[Start of Attachment]
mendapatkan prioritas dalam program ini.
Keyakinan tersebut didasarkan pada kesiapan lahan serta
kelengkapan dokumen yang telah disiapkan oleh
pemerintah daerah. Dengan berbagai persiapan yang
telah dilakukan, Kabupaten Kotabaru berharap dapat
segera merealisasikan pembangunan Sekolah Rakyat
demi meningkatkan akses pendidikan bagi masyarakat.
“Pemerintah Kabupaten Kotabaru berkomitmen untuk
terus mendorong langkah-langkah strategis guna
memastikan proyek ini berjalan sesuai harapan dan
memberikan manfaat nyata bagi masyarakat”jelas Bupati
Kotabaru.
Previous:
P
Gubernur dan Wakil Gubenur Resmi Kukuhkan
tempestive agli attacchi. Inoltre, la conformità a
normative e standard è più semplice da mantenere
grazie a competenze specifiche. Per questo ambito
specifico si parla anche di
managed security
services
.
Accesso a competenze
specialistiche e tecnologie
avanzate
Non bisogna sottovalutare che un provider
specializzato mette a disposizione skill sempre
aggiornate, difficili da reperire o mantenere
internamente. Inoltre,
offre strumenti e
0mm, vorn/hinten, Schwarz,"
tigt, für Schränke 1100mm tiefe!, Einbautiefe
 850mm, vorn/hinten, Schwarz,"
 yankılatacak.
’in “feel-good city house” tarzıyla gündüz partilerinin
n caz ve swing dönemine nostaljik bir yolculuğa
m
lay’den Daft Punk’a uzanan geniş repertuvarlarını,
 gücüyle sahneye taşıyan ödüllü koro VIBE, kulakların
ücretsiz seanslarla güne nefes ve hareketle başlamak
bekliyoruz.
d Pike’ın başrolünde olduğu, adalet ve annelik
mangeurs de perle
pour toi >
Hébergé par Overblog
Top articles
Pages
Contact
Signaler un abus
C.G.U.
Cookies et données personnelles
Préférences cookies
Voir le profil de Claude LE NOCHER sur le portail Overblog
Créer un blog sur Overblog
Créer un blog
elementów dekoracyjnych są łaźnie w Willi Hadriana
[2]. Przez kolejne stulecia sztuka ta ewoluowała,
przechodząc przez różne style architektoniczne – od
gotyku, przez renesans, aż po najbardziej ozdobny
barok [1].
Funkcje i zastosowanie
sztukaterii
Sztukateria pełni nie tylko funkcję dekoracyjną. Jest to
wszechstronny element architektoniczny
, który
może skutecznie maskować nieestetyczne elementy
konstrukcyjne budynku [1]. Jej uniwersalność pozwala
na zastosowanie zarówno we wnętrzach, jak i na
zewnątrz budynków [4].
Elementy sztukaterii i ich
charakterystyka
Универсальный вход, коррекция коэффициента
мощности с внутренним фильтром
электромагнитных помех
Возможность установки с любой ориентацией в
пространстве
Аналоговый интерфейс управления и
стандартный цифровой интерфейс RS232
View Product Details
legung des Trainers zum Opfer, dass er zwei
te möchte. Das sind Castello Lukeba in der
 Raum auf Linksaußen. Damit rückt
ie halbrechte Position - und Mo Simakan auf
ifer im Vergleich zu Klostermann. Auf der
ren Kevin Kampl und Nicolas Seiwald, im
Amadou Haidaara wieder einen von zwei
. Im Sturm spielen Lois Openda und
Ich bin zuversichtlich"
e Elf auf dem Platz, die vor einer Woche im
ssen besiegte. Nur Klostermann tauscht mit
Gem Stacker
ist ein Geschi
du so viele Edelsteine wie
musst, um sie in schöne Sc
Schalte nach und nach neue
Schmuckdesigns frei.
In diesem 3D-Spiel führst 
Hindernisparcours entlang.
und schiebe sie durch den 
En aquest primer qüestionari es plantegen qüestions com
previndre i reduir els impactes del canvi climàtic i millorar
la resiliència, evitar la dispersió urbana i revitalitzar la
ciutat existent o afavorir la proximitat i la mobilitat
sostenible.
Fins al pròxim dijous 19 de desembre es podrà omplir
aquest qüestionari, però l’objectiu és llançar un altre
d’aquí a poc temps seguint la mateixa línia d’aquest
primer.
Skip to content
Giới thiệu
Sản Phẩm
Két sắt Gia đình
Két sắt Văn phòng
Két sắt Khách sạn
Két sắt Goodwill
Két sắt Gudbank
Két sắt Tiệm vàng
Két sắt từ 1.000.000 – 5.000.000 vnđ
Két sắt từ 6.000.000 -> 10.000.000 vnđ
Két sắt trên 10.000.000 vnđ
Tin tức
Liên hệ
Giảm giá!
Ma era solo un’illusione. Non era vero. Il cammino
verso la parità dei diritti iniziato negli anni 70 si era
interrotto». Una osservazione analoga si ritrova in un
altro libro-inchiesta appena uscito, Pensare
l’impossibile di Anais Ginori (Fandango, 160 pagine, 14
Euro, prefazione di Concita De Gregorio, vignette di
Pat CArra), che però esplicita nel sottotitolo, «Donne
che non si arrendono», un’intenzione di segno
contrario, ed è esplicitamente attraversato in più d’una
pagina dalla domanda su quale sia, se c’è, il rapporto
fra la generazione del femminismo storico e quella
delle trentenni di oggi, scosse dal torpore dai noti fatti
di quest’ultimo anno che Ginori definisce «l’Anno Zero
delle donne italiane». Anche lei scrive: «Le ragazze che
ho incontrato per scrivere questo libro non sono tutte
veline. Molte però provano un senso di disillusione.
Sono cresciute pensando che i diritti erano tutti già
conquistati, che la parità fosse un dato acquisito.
[End of Attachment]
**PROBLEM REQUIREMENTS:**
Each entry above is to be printed again exactly.

**SOLUTION TO THE PROBLEM:**
mendapatkan prioritas dalam program ini.
Keyakinan tersebut didasarkan pada kesiapan lahan serta
kelengkapan dokumen yang telah disiapkan oleh
pemerintah daerah. Dengan berbagai persiapan yang
telah dilakukan, Kabupaten Kotabaru berharap dapat
segera merealisasikan pembangunan Sekolah Rakyat
demi meningkatkan akses pendidikan bagi masyarakat.
“Pemerintah Kabupaten Kotabaru berkomitmen untuk
terus mendorong langkah-langkah strategis guna
memastikan proyek ini berjalan sesuai harapan dan
memberikan manfaat nyata bagi masyarakat”jelas Bupati
Kotabaru.
Previous:
P
Gubernur dan Wakil Gubenur Resmi Kukuhkan
tempestive agli attacchi. Inoltre, la conformità a
normative e standard è più semplice da mantenere
grazie a competenze specifiche. Per questo ambito
specifico si parla anche di
managed security
services
.
Accesso a competenze
specialistiche e tecnologie
avanzate
Non bisogna sottovalutare che un provider
specializzato mette a disposizione skill sempre
aggiornate, difficili da reperire o mantenere
internamente. Inoltre,
offre strumenti e
0mm, vorn/hinten, Schwarz,"
tigt, für Schränke 1100mm tiefe!, Einbautiefe
 850mm, vorn/hinten, Schwarz,"
 yankılatacak.
’in “feel-good city house” tarzıyla gündüz partilerinin
n caz ve swing dönemine nostaljik bir yolculuğa
m
lay’den Daft Punk’a uzanan geniş repertuvarlarını,
 gücüyle sahneye taşıyan ödüllü koro VIBE, kulakların
ücretsiz seanslarla güne nefes ve hareketle başlamak
bekliyoruz.
d Pike’ın başrolünde olduğu, adalet ve annelik
mangeurs de perle
pour toi >
Hébergé par Overblog
Top articles
Pages
Contact
Signaler un abus
C.G.U.
Cookies et données personnelles
Préférences cookies
Voir le profil de Claude LE NOCHER sur le portail Overblog
Créer un blog sur Overblog
Créer un blog
elementów dekoracyjnych są łaźnie w Willi Hadriana
[2]. Przez kolejne stulecia sztuka ta ewoluowała,
przechodząc przez różne style architektoniczne – od
gotyku, przez renesans, aż po najbardziej ozdobny
barok [1].
Funkcje i zastosowanie
sztukaterii
Sztukateria pełni nie tylko funkcję dekoracyjną. Jest to
wszechstronny element architektoniczny
, który
może skutecznie maskować nieestetyczne elementy
konstrukcyjne budynku [1]. Jej uniwersalność pozwala
na zastosowanie zarówno we wnętrzach, jak i na
zewnątrz budynków [4].
Elementy sztukaterii i ich
charakterystyka
Универсальный вход, коррекция коэффициента
мощности с внутренним фильтром
электромагнитных помех
Возможность установки с любой ориентацией в
пространстве
Аналоговый интерфейс управления и
стандартный цифровой интерфейс RS232
View Product Details
legung des Trainers zum Opfer, dass er zwei
te möchte. Das sind Castello Lukeba in der
 Raum auf Linksaußen. Damit rückt
ie halbrechte Position - und Mo Simakan auf
ifer im Vergleich zu Klostermann. Auf der
ren Kevin Kampl und Nicolas Seiwald, im
Amadou Haidaara wieder einen von zwei
. Im Sturm spielen Lois Openda und
Ich bin zuversichtlich"
e Elf auf dem Platz, die vor einer Woche im
ssen besiegte. Nur Klostermann tauscht mit
Gem Stacker
ist ein Geschi
du so viele Edelsteine wie
musst, um sie in schöne Sc
Schalte nach und nach neue
Schmuckdesigns frei.
In diesem 3D-Spiel führst 
Hindernisparcours entlang.
und schiebe sie durch den 
En aquest primer qüestionari es plantegen qüestions com
previndre i reduir els impactes del canvi climàtic i millorar
la resiliència, evitar la dispersió urbana i revitalitzar la
ciutat existent o afavorir la proximitat i la mobilitat
sostenible.
Fins al pròxim dijous 19 de desembre es podrà omplir
aquest qüestionari, però l’objectiu és llançar un altre
d’aquí a poc temps seguint la mateixa línia d’aquest
primer.
Skip to content
Giới thiệu
Sản Phẩm
Két sắt Gia đình
Két sắt Văn phòng
Két sắt Khách sạn
Két sắt Goodwill
Két sắt Gudbank
Két sắt Tiệm vàng
Két sắt từ 1.000.000 – 5.000.000 vnđ
Két sắt từ 6.000.000 -> 10.000.000 vnđ
Két sắt trên 10.000.000 vnđ
Tin tức
Liên hệ
Giảm giá!
Ma era solo un’illusione. Non era vero. Il cammino
verso la parità dei diritti iniziato negli anni 70 si era
interrotto». Una osservazione analoga si ritrova in un
altro libro-inchiesta appena uscito, Pensare
l’impossibile di Anais Ginori (Fandango, 160 pagine, 14
Euro, prefazione di Concita De Gregorio, vignette di
Pat CArra), che però esplicita nel sottotitolo, «Donne
che non si arrendono», un’intenzione di segno
contrario, ed è esplicitamente attraversato in più d’una
pagina dalla domanda su quale sia, se c’è, il rapporto
fra la generazione del femminismo storico e quella
delle trentenni di oggi, scosse dal torpore dai noti fatti
di quest’ultimo anno che Ginori definisce «l’Anno Zero
delle donne italiane». Anche lei scrive: «Le ragazze che
ho incontrato per scrivere questo libro non sono tutte
veline. Molte però provano un senso di disillusione.
Sono cresciute pensando che i diritti erano tutti già
conquistati, che la parità fosse un dato acquisito.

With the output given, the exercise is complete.